DATA TO USE >>
-------------------------

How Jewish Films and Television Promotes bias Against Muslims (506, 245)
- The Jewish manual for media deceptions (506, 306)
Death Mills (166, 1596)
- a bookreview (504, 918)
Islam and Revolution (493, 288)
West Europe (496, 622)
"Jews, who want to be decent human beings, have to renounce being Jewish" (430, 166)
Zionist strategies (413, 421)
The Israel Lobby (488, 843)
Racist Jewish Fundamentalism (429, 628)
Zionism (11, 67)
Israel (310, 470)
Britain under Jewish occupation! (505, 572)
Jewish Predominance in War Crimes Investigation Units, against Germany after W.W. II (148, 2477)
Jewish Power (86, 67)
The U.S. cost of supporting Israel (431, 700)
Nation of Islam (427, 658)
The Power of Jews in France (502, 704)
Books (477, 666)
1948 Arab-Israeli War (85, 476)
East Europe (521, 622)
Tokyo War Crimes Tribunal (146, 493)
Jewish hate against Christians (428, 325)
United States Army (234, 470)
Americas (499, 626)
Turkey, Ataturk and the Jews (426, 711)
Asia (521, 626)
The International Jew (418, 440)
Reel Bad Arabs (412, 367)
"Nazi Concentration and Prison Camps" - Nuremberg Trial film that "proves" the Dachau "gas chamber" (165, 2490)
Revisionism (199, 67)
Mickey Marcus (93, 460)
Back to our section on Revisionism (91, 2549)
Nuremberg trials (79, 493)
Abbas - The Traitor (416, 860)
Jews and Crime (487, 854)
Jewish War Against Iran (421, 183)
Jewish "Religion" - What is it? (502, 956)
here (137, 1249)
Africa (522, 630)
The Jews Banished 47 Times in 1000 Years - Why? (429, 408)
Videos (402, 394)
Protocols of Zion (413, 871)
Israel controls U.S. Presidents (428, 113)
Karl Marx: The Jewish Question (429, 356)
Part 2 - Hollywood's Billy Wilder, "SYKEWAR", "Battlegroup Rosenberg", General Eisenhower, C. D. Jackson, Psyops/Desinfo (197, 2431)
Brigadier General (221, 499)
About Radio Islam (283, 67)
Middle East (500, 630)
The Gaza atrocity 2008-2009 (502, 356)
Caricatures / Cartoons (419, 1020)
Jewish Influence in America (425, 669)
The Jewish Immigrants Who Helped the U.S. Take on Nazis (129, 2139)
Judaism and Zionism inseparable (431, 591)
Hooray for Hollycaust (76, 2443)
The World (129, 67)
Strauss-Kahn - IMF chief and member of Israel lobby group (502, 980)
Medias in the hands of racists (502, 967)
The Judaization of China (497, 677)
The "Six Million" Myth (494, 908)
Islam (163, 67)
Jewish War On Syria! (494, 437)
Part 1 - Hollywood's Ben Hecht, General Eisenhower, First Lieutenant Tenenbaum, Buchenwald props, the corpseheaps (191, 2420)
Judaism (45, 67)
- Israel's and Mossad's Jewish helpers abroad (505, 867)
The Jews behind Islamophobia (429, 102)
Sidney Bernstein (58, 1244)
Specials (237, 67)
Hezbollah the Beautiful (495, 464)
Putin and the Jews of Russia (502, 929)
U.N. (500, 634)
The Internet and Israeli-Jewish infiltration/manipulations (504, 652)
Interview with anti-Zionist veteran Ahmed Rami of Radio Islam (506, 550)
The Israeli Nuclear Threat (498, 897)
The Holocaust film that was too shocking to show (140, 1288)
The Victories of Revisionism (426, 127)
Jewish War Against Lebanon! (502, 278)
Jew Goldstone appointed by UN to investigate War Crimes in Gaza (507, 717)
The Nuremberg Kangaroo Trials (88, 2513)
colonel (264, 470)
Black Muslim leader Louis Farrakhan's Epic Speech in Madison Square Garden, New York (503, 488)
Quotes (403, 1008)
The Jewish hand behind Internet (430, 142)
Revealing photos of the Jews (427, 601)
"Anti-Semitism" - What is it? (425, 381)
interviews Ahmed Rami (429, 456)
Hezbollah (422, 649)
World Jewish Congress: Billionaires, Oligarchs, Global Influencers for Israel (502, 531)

-------------------------

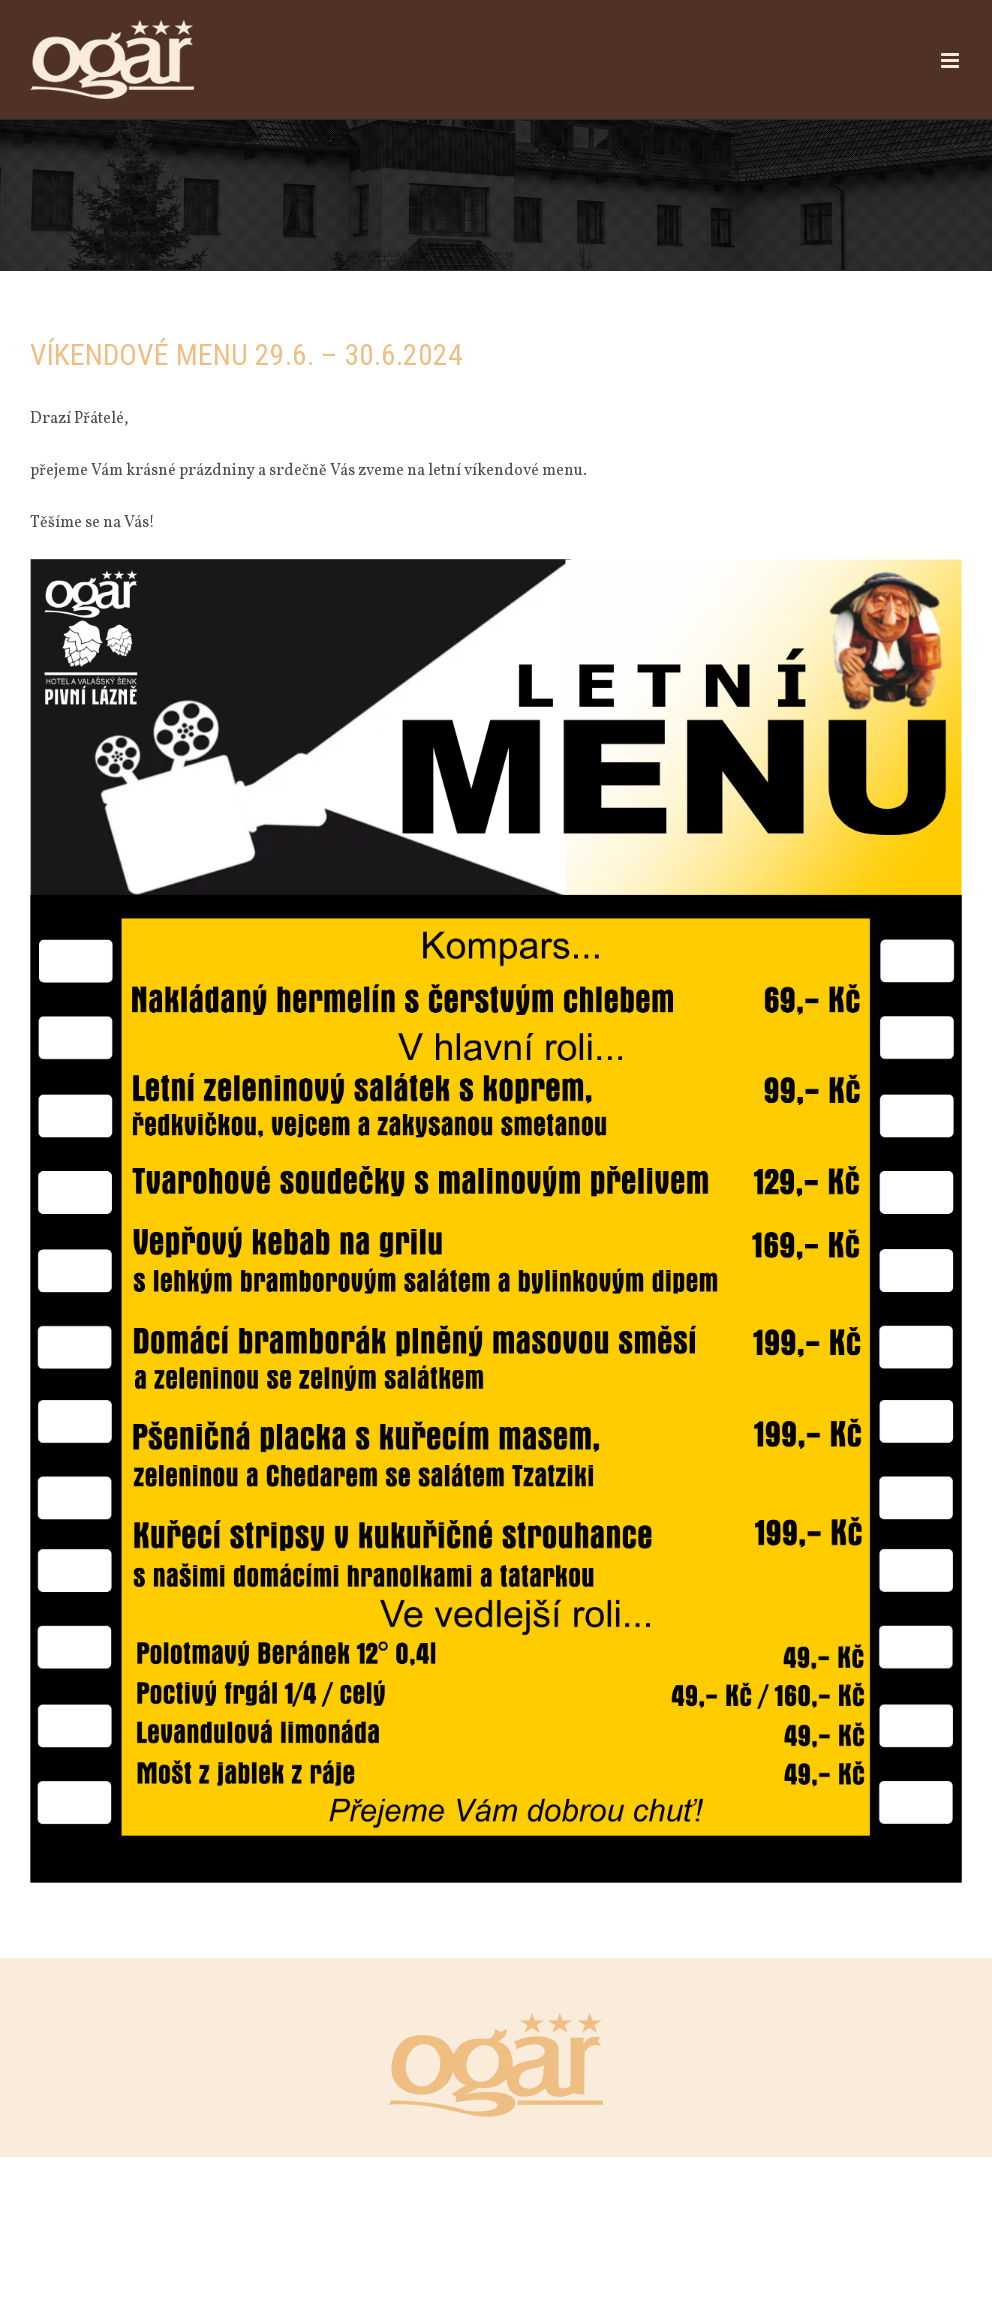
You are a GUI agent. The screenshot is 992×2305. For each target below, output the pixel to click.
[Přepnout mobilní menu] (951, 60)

-------------------------

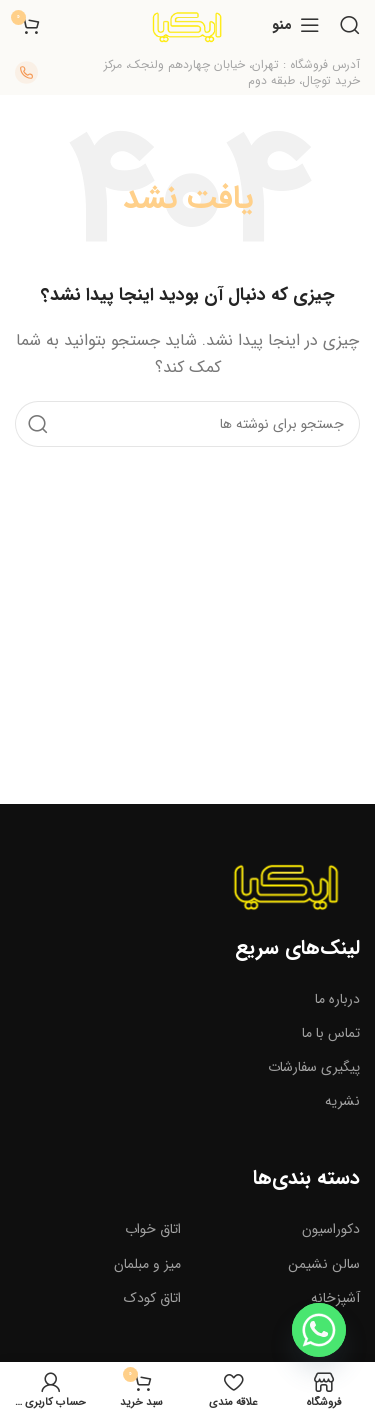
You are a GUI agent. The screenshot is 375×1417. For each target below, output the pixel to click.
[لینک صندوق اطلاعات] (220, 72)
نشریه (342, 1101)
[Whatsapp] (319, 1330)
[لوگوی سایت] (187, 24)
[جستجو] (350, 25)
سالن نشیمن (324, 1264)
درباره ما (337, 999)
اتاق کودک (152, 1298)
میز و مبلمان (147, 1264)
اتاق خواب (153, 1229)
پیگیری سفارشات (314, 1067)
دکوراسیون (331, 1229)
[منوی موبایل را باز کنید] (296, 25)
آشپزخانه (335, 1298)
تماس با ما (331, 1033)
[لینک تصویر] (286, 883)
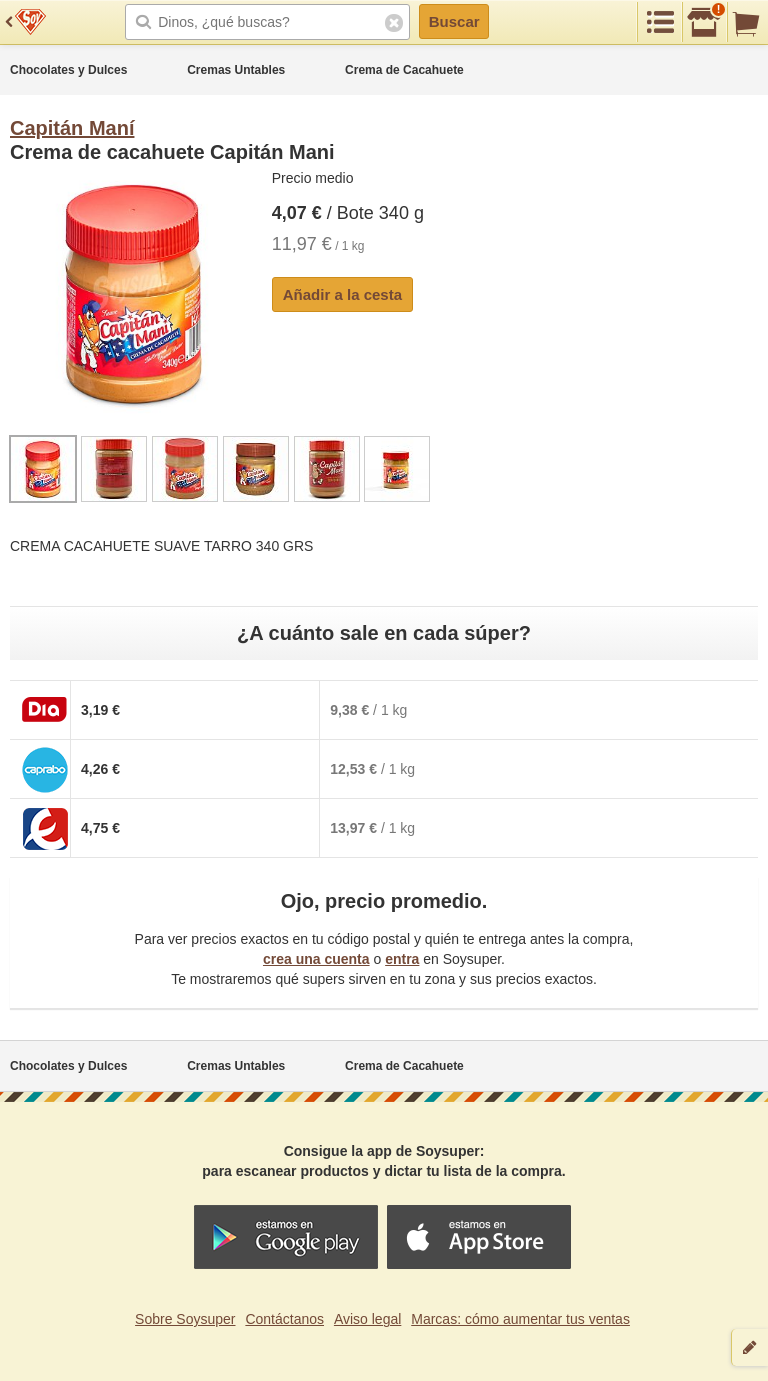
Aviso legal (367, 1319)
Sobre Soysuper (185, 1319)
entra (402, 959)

-------------------------

DIRECTIONS FOR THIS TASK >>
There is a line with "Jewish War On Syria! (494, 437)" and a line with "World Jewish Congress: Billionaires, Oligarchs, Global" above. Copy exactly those two lines and all lines between them, with nothing else.

RESULT >>
Jewish War On Syria! (494, 437)
Part 1 - Hollywood's Ben Hecht, General Eisenhower, First Lieutenant Tenenbaum, Buchenwald props, the corpseheaps (191, 2420)
Judaism (45, 67)
- Israel's and Mossad's Jewish helpers abroad (505, 867)
The Jews behind Islamophobia (429, 102)
Sidney Bernstein (58, 1244)
Specials (237, 67)
Hezbollah the Beautiful (495, 464)
Putin and the Jews of Russia (502, 929)
U.N. (500, 634)
The Internet and Israeli-Jewish infiltration/manipulations (504, 652)
Interview with anti-Zionist veteran Ahmed Rami of Radio Islam (506, 550)
The Israeli Nuclear Threat (498, 897)
The Holocaust film that was too shocking to show (140, 1288)
The Victories of Revisionism (426, 127)
Jewish War Against Lebanon! (502, 278)
Jew Goldstone appointed by UN to investigate War Crimes in Gaza (507, 717)
The Nuremberg Kangaroo Trials (88, 2513)
colonel (264, 470)
Black Muslim leader Louis Farrakhan's Epic Speech in Madison Square Garden, New York (503, 488)
Quotes (403, 1008)
The Jewish hand behind Internet (430, 142)
Revealing photos of the Jews (427, 601)
"Anti-Semitism" - What is it? (425, 381)
interviews Ahmed Rami (429, 456)
Hezbollah (422, 649)
World Jewish Congress: Billionaires, Oligarchs, Global Influencers for Israel (502, 531)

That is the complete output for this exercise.